--- Task statement ---
Copy all lines in the data that contain the string "Twitter".

Material shown Start Marker

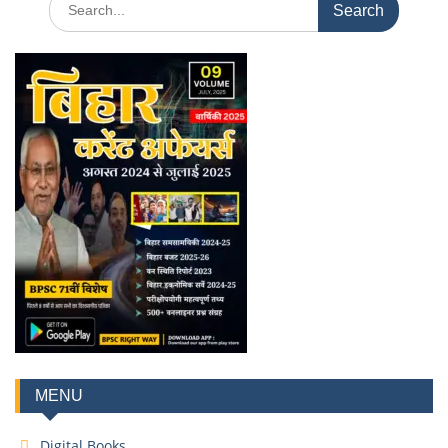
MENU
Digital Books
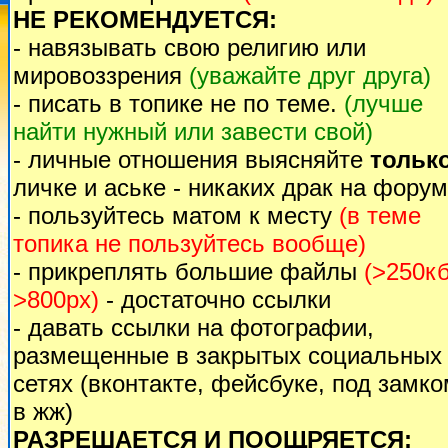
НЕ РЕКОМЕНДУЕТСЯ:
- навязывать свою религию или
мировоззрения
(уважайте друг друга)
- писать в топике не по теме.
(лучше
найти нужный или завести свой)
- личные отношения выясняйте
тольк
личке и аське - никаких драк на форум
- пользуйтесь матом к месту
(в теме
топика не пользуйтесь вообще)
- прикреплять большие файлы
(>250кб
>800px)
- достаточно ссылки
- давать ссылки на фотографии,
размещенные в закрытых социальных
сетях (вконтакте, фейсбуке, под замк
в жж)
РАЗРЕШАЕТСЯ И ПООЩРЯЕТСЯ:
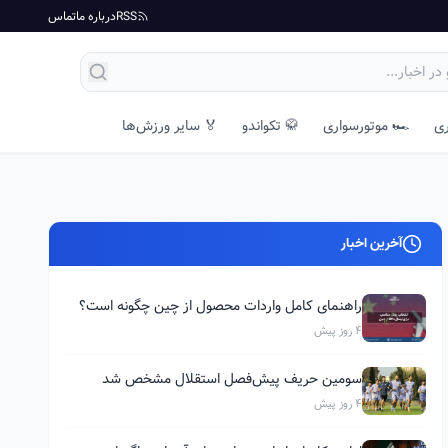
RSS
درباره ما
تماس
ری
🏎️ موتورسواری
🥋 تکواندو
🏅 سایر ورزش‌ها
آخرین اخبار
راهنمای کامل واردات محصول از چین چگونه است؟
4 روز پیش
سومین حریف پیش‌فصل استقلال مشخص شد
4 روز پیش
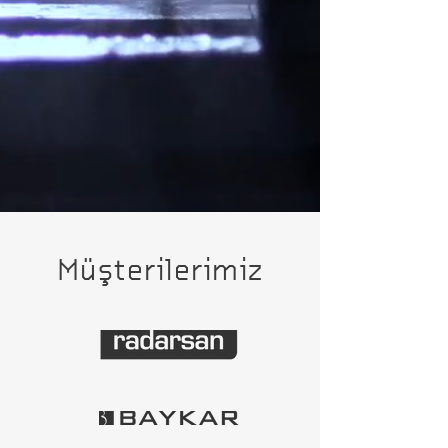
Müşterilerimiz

Material shown End Marker
Material shown Start Marker

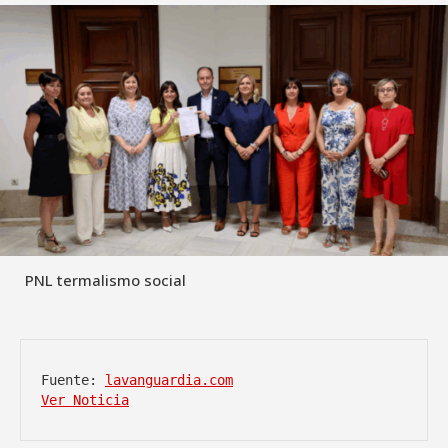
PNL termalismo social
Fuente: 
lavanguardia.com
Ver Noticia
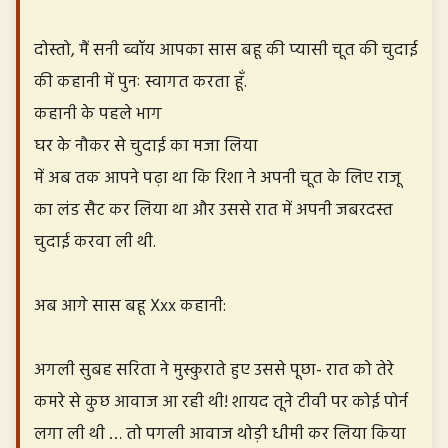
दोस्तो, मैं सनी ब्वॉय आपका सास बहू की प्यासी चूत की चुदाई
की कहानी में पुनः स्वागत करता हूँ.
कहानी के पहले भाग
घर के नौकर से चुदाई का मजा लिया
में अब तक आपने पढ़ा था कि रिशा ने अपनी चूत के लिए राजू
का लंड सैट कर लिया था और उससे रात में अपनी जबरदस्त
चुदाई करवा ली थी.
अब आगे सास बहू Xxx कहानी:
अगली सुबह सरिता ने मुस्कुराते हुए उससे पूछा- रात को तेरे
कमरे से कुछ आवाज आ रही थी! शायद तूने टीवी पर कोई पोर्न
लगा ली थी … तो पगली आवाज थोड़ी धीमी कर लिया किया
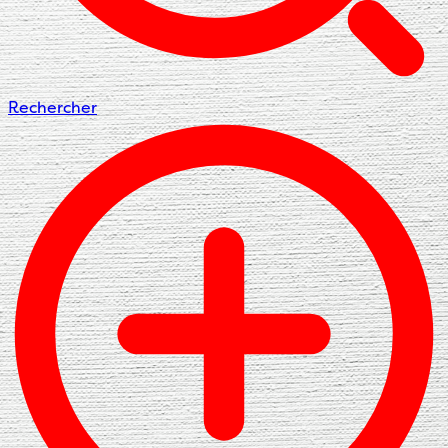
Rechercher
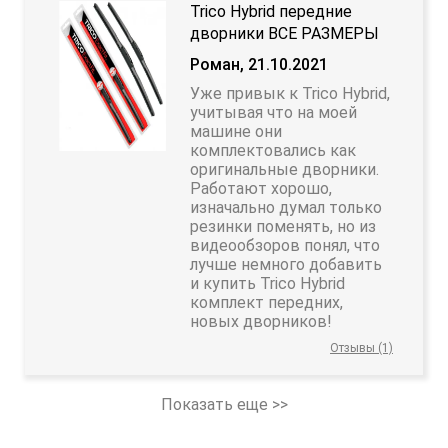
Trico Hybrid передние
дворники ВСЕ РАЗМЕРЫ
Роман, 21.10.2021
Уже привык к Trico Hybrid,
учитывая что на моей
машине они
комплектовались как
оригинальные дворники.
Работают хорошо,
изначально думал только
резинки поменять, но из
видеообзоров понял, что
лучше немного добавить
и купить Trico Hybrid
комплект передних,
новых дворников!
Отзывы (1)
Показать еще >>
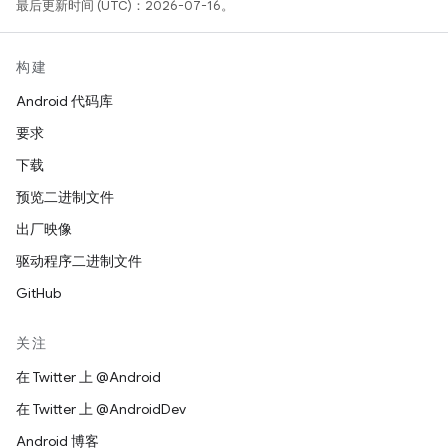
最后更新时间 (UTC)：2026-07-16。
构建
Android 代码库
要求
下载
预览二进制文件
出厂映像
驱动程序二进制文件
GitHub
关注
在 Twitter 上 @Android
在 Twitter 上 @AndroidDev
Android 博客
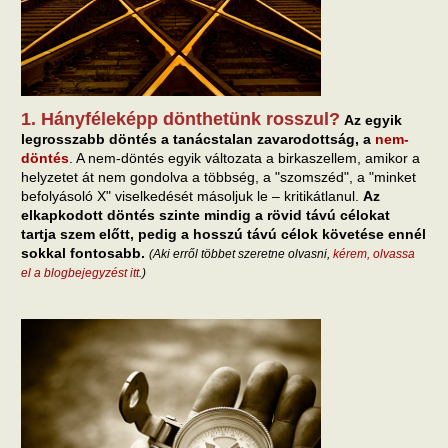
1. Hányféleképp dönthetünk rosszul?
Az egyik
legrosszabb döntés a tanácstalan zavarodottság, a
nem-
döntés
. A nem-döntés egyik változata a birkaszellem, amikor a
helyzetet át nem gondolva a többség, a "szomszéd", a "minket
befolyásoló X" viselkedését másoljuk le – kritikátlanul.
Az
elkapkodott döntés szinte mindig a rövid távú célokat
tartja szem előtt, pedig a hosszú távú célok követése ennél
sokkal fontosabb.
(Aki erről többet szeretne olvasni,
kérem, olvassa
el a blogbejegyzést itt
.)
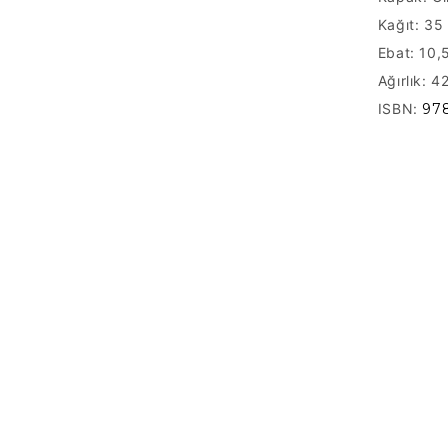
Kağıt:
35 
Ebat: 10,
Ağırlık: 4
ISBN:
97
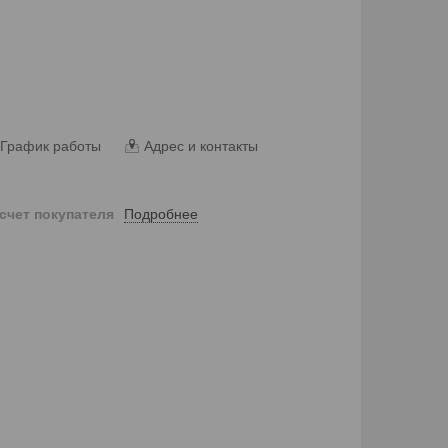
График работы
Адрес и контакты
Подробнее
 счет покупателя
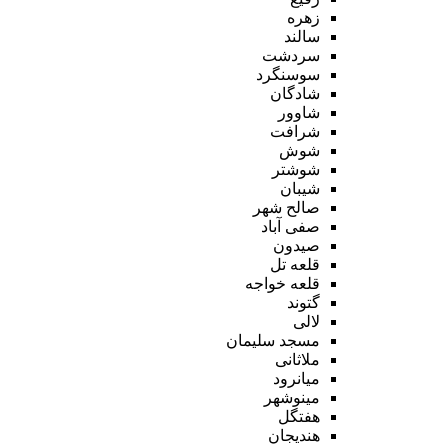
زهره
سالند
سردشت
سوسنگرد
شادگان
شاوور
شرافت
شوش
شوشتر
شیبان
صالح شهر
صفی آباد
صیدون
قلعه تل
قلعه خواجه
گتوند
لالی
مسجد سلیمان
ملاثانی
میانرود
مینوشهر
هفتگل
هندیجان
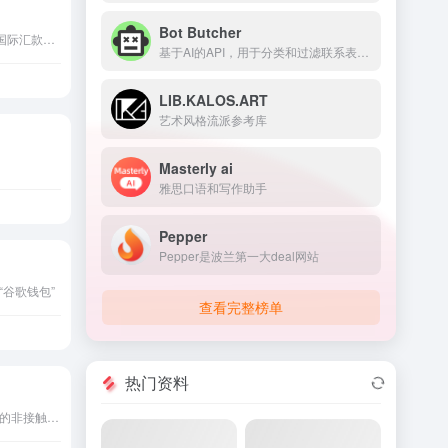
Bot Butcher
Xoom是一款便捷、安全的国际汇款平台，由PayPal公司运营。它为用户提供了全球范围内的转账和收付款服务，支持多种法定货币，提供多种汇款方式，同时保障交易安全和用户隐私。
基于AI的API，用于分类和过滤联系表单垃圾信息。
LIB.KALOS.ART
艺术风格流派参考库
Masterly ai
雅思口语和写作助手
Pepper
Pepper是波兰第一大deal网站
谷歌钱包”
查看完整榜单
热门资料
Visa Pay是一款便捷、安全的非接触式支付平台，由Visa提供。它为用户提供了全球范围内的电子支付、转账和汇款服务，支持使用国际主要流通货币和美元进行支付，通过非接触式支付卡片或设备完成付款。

Material shown End Marker

--- Expected output ---
在 Twitter 上 @Android
在 Twitter 上 @AndroidDev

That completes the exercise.